Exercise brief: Beginning with the line that has "ve GÜNLÜKLER" and ending with the line that has "czerwiec 2026", retype the entries below exactly, except for the pictures.
═════ Records to process
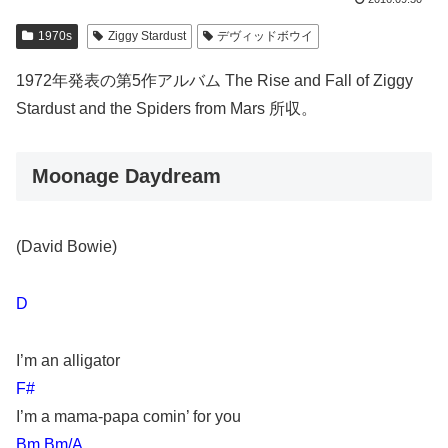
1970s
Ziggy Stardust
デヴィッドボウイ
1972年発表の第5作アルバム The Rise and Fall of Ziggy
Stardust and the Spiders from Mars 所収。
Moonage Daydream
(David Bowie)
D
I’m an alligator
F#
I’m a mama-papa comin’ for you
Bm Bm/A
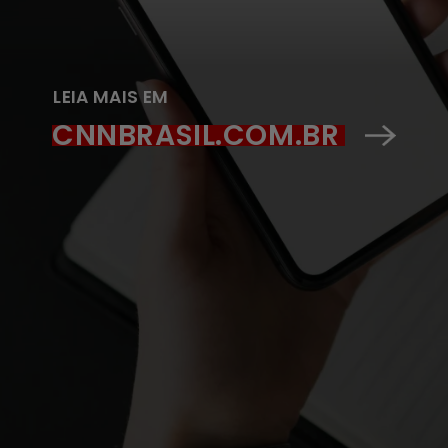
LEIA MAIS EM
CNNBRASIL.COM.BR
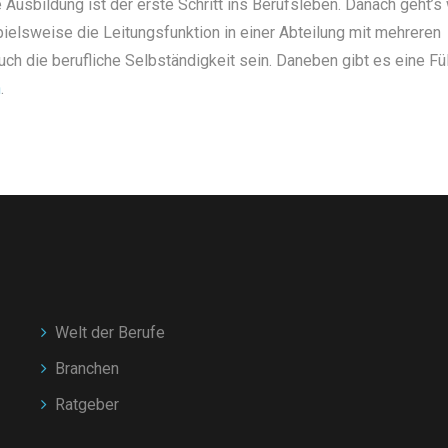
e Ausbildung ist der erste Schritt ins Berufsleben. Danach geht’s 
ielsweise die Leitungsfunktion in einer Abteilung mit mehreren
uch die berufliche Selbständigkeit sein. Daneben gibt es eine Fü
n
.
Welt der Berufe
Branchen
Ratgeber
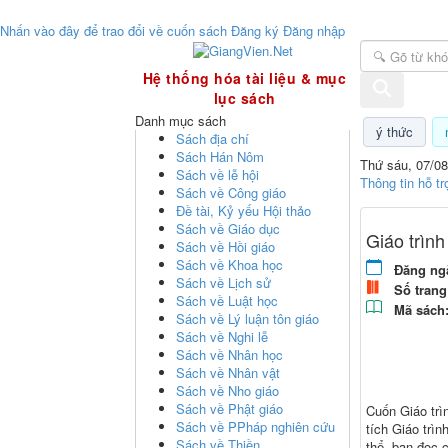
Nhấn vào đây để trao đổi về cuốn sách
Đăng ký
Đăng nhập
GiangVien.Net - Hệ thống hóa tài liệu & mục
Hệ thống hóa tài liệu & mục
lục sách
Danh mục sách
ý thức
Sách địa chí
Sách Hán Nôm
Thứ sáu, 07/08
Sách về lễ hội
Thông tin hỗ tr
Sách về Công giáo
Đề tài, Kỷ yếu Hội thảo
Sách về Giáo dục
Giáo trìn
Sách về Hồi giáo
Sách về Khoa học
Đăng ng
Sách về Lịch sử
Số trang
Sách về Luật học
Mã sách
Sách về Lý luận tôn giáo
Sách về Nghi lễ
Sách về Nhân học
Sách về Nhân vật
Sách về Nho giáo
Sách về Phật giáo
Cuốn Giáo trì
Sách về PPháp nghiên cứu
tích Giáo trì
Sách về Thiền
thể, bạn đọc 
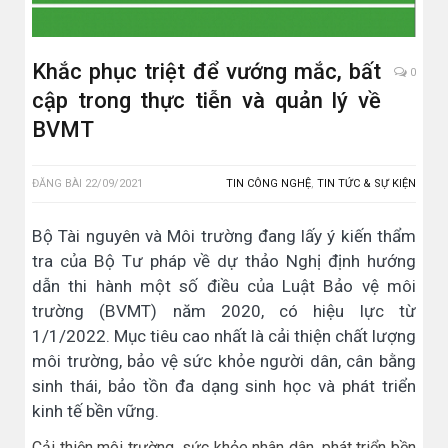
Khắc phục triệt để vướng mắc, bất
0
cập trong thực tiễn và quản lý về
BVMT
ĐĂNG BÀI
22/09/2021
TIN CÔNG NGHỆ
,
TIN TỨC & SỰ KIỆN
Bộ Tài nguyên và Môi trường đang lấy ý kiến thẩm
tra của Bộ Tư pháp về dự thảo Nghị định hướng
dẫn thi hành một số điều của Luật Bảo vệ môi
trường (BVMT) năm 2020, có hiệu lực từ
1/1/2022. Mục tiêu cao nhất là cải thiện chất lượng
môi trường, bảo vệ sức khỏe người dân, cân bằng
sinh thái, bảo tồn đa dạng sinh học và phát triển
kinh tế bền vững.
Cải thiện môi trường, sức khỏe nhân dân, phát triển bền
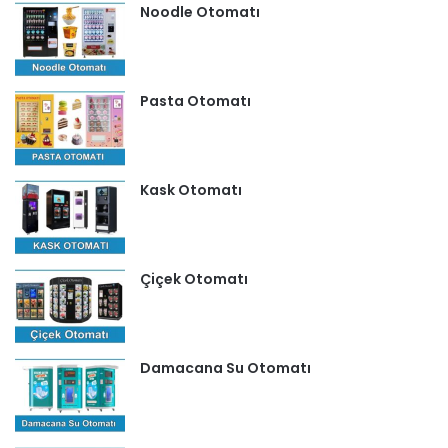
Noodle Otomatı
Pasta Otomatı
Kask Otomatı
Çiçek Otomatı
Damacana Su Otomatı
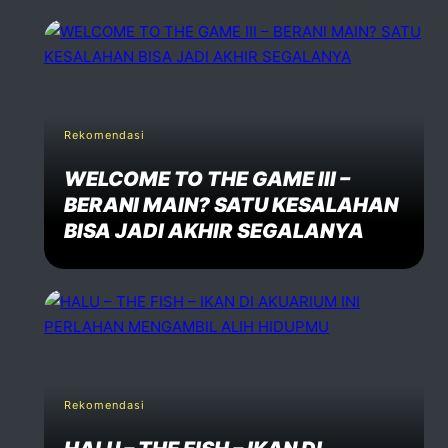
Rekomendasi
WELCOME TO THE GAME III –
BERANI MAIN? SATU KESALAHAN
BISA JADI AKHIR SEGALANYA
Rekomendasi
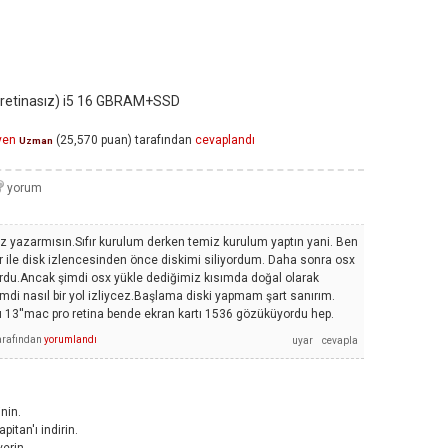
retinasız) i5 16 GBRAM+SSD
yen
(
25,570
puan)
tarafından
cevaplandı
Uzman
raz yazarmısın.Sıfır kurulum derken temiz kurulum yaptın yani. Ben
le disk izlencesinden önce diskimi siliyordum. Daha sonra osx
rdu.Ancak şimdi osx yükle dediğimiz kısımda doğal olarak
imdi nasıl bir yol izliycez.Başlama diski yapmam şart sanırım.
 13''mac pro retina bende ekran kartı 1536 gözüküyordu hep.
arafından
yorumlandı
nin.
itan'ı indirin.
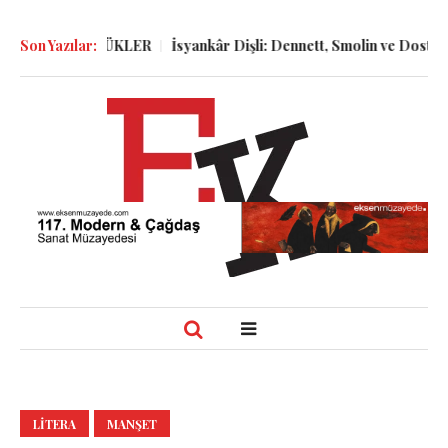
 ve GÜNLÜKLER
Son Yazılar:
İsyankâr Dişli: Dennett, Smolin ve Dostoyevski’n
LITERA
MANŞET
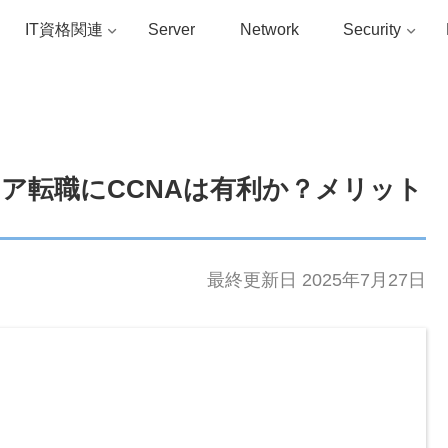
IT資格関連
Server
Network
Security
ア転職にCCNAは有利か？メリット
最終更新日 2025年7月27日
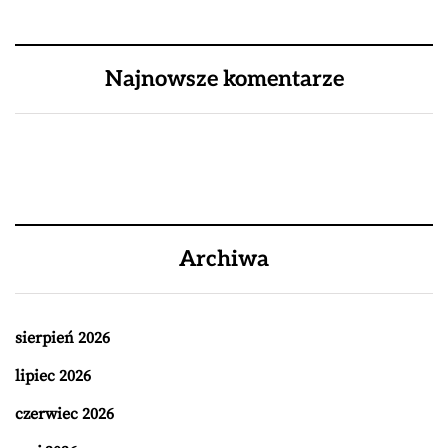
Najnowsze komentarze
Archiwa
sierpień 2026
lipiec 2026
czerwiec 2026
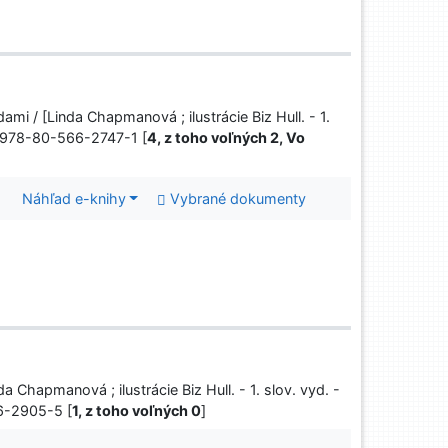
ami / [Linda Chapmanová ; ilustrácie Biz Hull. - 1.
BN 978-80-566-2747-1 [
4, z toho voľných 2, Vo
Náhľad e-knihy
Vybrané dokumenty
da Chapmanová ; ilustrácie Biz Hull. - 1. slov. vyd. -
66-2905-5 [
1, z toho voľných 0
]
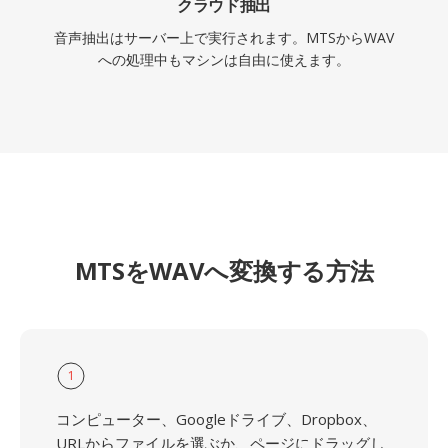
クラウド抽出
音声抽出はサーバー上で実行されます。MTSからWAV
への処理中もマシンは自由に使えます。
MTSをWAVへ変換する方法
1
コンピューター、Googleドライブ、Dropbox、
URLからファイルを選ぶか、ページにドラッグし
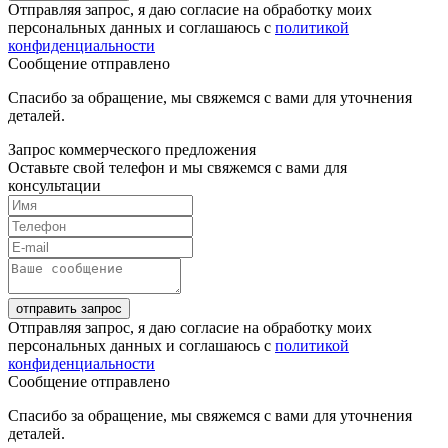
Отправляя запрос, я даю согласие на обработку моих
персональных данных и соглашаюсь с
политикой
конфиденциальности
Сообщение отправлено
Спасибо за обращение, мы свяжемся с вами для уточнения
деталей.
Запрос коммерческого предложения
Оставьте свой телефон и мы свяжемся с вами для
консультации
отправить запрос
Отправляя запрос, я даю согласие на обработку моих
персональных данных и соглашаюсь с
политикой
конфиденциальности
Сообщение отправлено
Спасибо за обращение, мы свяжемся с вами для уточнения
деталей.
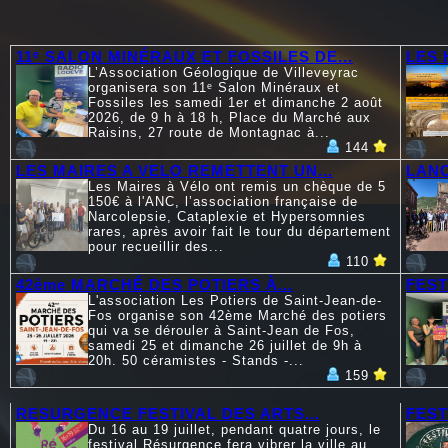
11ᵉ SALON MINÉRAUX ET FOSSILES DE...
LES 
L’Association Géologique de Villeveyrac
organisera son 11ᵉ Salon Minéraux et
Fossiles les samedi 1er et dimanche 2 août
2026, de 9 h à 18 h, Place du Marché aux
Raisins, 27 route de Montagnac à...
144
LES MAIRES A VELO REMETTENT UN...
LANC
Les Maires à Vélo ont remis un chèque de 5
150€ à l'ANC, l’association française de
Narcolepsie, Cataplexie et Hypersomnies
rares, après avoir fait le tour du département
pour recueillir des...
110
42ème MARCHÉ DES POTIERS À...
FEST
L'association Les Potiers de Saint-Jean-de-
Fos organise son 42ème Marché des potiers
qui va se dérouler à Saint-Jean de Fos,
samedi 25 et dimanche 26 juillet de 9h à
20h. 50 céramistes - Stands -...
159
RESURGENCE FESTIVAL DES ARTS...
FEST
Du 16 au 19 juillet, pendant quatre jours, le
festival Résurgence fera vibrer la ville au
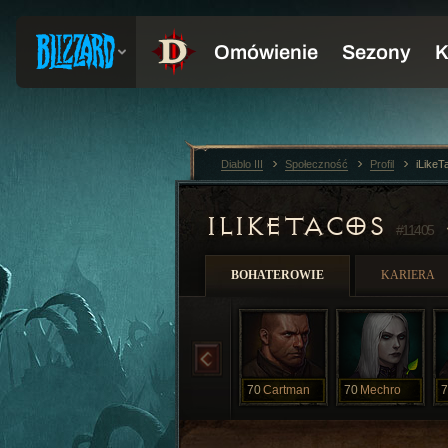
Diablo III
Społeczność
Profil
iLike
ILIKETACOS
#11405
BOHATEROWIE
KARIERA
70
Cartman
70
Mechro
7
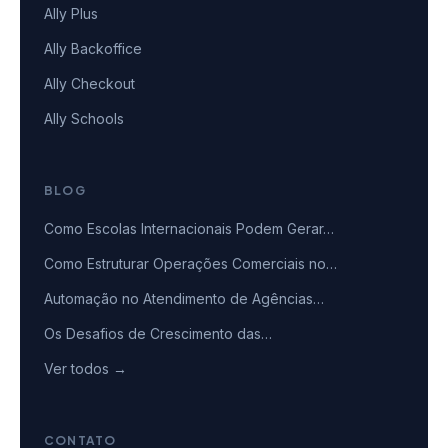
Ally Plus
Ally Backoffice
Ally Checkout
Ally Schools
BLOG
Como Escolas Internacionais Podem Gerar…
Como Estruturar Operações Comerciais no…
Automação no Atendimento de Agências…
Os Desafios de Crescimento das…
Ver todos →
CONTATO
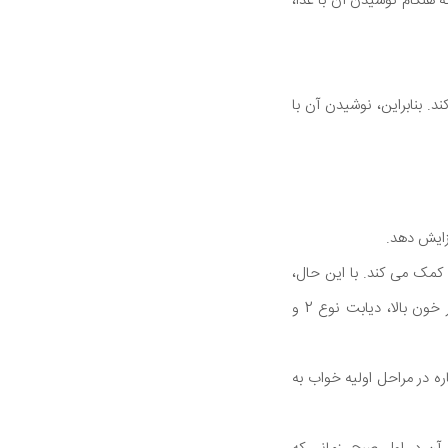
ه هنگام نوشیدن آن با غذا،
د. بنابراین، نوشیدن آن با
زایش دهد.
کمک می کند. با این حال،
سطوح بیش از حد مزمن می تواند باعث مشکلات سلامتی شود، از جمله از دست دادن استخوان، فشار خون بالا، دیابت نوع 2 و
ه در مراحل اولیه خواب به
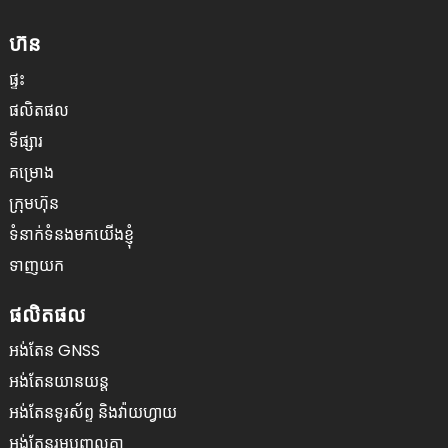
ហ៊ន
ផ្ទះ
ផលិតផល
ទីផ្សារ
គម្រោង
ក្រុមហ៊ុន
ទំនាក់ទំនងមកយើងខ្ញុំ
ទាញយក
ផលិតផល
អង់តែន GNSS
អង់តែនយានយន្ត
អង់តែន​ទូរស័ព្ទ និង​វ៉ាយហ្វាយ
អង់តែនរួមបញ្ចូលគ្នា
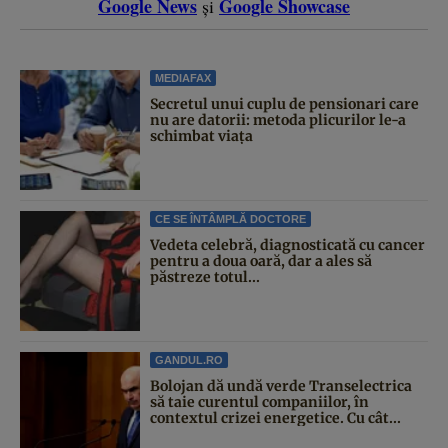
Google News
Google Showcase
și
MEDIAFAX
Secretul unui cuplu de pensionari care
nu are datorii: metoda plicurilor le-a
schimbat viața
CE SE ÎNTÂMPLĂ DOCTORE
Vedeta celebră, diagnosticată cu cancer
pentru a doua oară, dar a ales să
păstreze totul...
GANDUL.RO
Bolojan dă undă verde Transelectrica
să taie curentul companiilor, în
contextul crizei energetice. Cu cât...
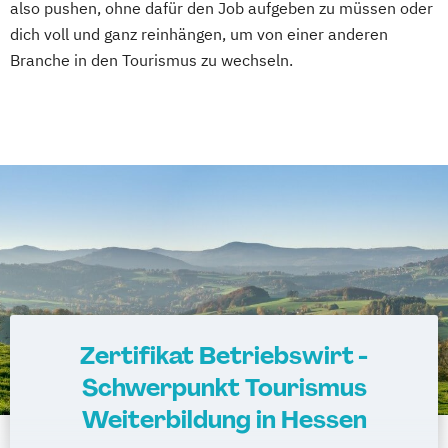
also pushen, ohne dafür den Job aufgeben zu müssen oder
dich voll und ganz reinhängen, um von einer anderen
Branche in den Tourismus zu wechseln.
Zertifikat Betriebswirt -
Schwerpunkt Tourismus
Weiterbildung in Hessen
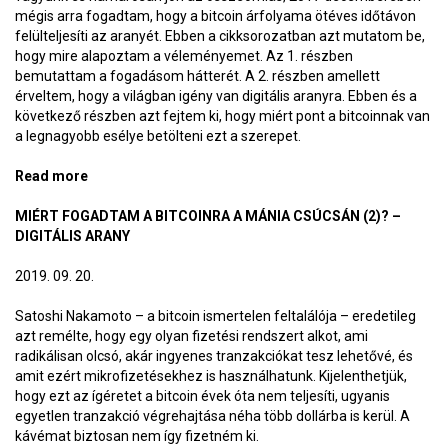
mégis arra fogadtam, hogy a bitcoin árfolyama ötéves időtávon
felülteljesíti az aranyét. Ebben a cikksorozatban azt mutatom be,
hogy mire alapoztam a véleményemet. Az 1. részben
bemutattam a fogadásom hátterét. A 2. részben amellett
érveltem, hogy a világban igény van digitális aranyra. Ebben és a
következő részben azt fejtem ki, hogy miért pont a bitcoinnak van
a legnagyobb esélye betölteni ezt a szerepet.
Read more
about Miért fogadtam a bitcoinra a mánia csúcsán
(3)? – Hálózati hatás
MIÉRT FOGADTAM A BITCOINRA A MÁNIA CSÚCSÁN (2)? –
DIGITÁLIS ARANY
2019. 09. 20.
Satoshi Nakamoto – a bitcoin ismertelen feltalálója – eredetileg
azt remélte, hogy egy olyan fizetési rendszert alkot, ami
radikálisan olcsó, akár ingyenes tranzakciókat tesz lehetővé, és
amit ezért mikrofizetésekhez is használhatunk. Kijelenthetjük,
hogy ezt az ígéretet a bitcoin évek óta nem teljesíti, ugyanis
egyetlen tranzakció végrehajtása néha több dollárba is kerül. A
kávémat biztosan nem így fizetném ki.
══════════
Answer section:
 ve GÜNLÜKLER
Son Yazılar:
İsyankâr Dişli: Dennett, Smolin ve Dostoyevski’n
LITERA
MANŞET
IT資格関連
Server
Network
Security
ア転職にCCNAは有利か？メリット
最終更新日 2025年7月27日
Najnowsze komentarze
Archiwa
sierpień 2026
lipiec 2026
czerwiec 2026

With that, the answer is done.